Find solution for content-security-policy configuration not being set correctly by the user.

[begedin]

Note: The information bellow is outdated. See #101 (comment) for recent information.

Copied from parent issue #100

By default, ember new app-name will create an app with ember-cli-content-security-policy as a dependency. The default app settings will prevent the application from running cause the application to throw errors due to several of the default content security policies being violated. The app will still run, but the console will be red.

The following settings are required to be present in the app's configuration file into the exported ENV object in order for the app to run without issues:

   contentSecurityPolicyHeader: 'Content-Security-Policy',
   contentSecurityPolicy: {
      'default-src': "'self' accounts.google.com content.googleapis.com drive.google.com",
      'script-src': "'self' 'unsafe-eval' 'unsafe-inline' apis.google.com drive.google.com",
      'font-src': "'self'",
      'connect-src': "'self' 'unsafe-eval' apis.google.com drive.google.com",
      'img-src': "'self' data: ssl.gstatic.com csi.gstatic.com",
      'style-src': "'self' 'unsafe-inline'",
      'media-src': "'self'"
    },

Potential solution

1. We could keep things as they are. Errors are thrown for each of these settings, so the user will be aware what's wrong for the most part. However, the minimal required settings are identical for any app using ember-gdrive, so ideally, we should find an automatic solution which wouldn't require user intervention.
2. The Blueprint.prototype (used to define a blueprint) has an insertIntoFile() method, which should be able to insert something into any file within the project folder, including the configuration file.
3. Maybe there's a more robust method somewhere which allows adding actual configuration properties to the configuration file. This would be preferable to number 2, but I'm not sure it actual exists. Addon.prototype.config could be our answer here, in which case, the configuration properties would be added to index.js, instead of through a prototype.

Conclusion

I believe this configuration setting group can and should be automated. I could spend some time trying to find out if option 3 is possible, but if not, option 2 is the way to go in my opinion.

[begedin]

@venkatd: Option 3 would be preferable here, of course, but even if it's not, I think it could be doable with option 2. Do you think this would be worth doing?

[venkatd]

@begedin I think option 2 would be the simplest for now. This also offers the benefit of allowing you to customize the policy if you need to add anything else to it.

[begedin]

Option 2 would be simpler, but I believe option 3 would allow us to either

• Create the entire security policy config group if no such thing exists in the configuration.
• Add to the existing config group if it's already present.

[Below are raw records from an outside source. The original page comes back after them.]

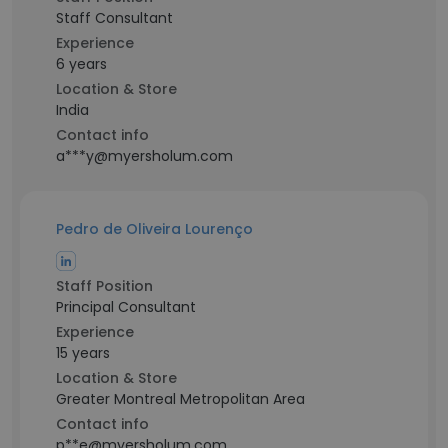
Staff Consultant
Experience
6 years
Location & Store
India
Contact info
a***y@myersholum.com
Pedro de Oliveira Lourenço
Staff Position
Principal Consultant
Experience
15 years
Location & Store
Greater Montreal Metropolitan Area
Contact info
p**e@myersholum.com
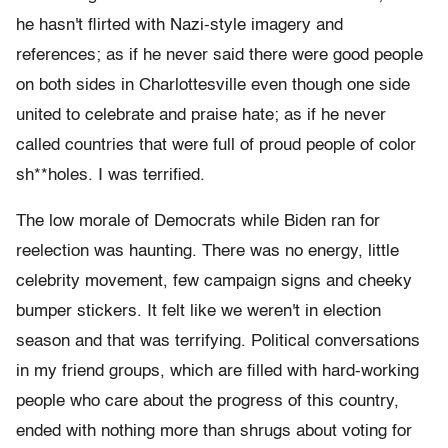
he hasn't flirted with Nazi-style imagery and
references; as if he never said there were good people
on both sides in Charlottesville even though one side
united to celebrate and praise hate; as if he never
called countries that were full of proud people of color
sh**holes. I was terrified.
The low morale of Democrats while Biden ran for
reelection was haunting. There was no energy, little
celebrity movement, few campaign signs and cheeky
bumper stickers. It felt like we weren't in election
season and that was terrifying. Political conversations
in my friend groups, which are filled with hard-working
people who care about the progress of this country,
ended with nothing more than shrugs about voting for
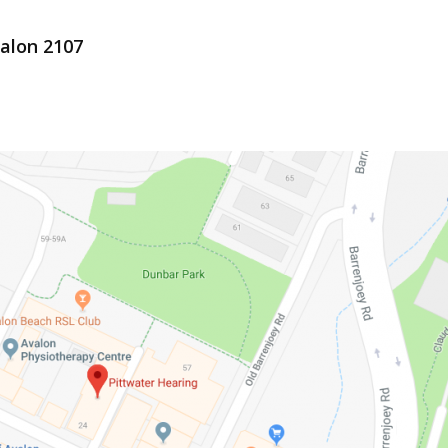
valon 2107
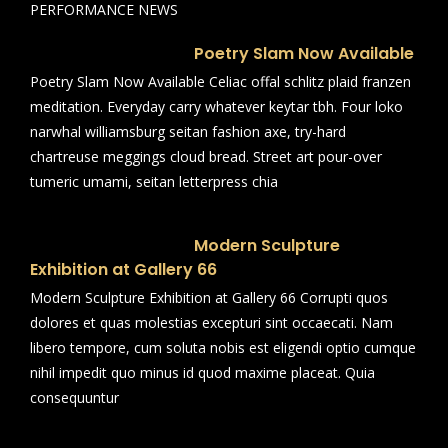
PERFORMANCE NEWS
Poetry Slam Now Available
Poetry Slam Now Available Celiac offal schlitz plaid franzen
meditation. Everyday carry whatever keytar tbh. Four loko
narwhal williamsburg seitan fashion axe, try-hard
chartreuse meggings cloud bread. Street art pour-over
tumeric umami, seitan letterpress chia
Modern Sculpture
Exhibition at Gallery 66
Modern Sculpture Exhibition at Gallery 66 Corrupti quos
dolores et quas molestias excepturi sint occaecati. Nam
libero tempore, cum soluta nobis est eligendi optio cumque
nihil impedit quo minus id quod maxime placeat. Quia
consequuntur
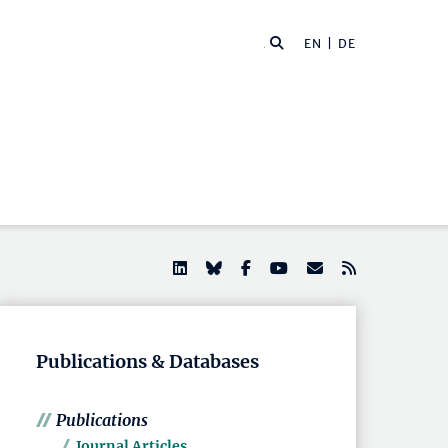
EN |
DE
Publications & Databases
Publications
Journal Articles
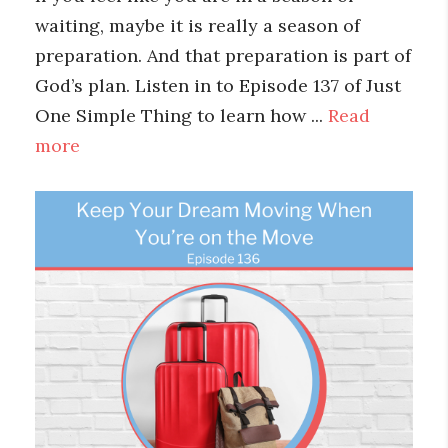
waiting, maybe it is really a season of
preparation. And that preparation is part of
God’s plan. Listen in to Episode 137 of Just
One Simple Thing to learn how ...
Read
more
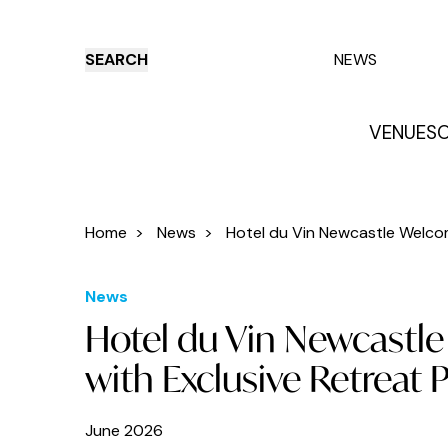
SEARCH
NEWS
VENUES
O
Things to do
Venues
Offers
E
Home
>
News
>
Hotel du Vin Newcastle Welcom
News
Hotel du Vin Newcastl
with Exclusive Retreat
June 2026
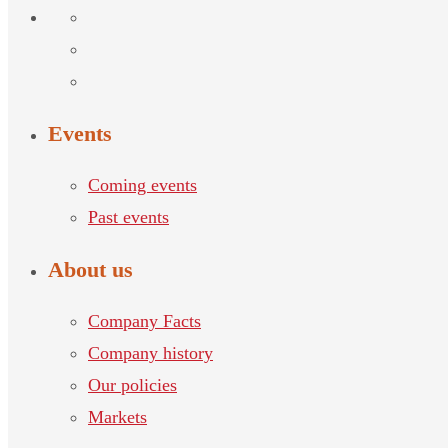
Events
Coming events
Past events
About us
Company Facts
Company history
Our policies
Markets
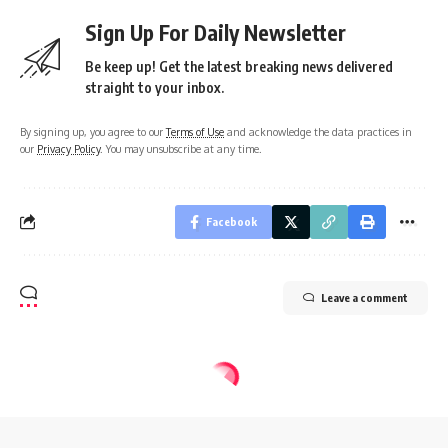
Sign Up For Daily Newsletter
Be keep up! Get the latest breaking news delivered
straight to your inbox.
By signing up, you agree to our
Terms of Use
and acknowledge the data practices in
our
Privacy Policy
. You may unsubscribe at any time.
Facebook
Leave a comment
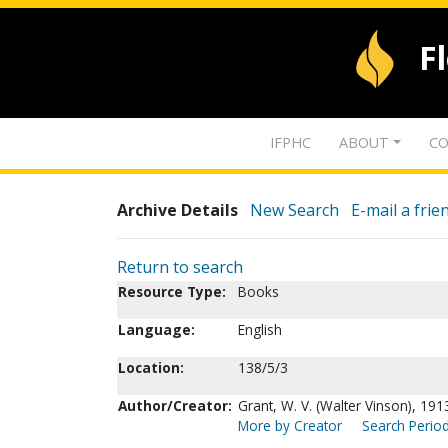
F
IFPHC
ABOUT
CO
Archive Details
New Search
E-mail a frie
Return to search
Resource Type:
Books
Language:
English
Location:
138/5/3
Author/Creator:
Grant, W. V. (Walter Vinson), 191
More by Creator
Search Period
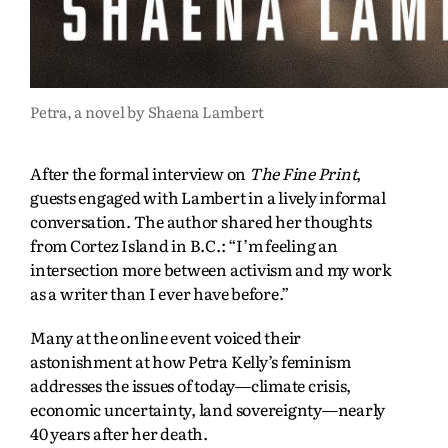
Petra, a novel by Shaena Lambert
After the formal interview on
The Fine Print
,
guests engaged with Lambert in a lively informal
conversation. The author shared her thoughts
from Cortez Island in B.C.: “I’m feeling an
intersection more between activism and my work
as a writer than I ever have before.”
Many at the online event voiced their
astonishment at how Petra Kelly’s feminism
addresses the issues of today—climate crisis,
economic uncertainty, land sovereignty—nearly
40 years after her death.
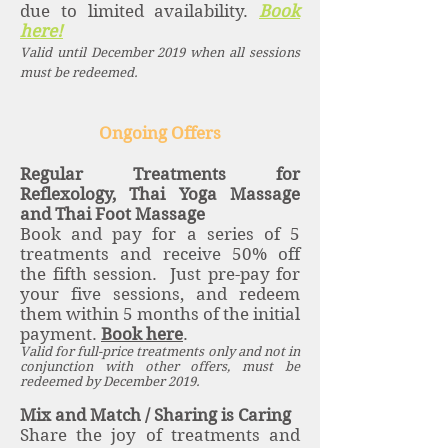
due to limited availability.
Book
here!
Valid until December 2019 when all sessions
must be redeemed.
Ongoing Offers
Regular Treatments for
Reflexology, Thai Yoga Massage
and Thai Foot Massage
Book and pay for a series of 5
treatments and receive 50% off
the fifth session. Just pre-pay for
your five sessions, and redeem
them within 5 months of the initial
payment.
Book here
.
Valid for full-price treatments only and not in
conjunction with other offers, must be
redeemed by December 2019.
Mix and Match / Sharing is Caring
Share the joy of treatments and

This would allow us to add our own things on the fly, without actually polluting the config file or the settings already present there. I think that might be worth exploring.

[venkatd]

Exploring option 3 is fine with me. Just be wary of spending too much time of option 3 if you see things aren't as simple as you expected.

[begedin]

@venkatd: I implemented option 3 in #107 and it works, but there are some concerns I listed in the pull request. Copied here for convenience:

I'm thinking this might be considered bad add-on behavior, since it basically opens up potential security issues without the user actually knowing this.

To elaborate, this will not change config\environment.js physically on the disk. Instead, it will add the rules required by the add-on into the config object in memory. It's way more robust than option 2 in the issue description, but as I said, there may be a security concern.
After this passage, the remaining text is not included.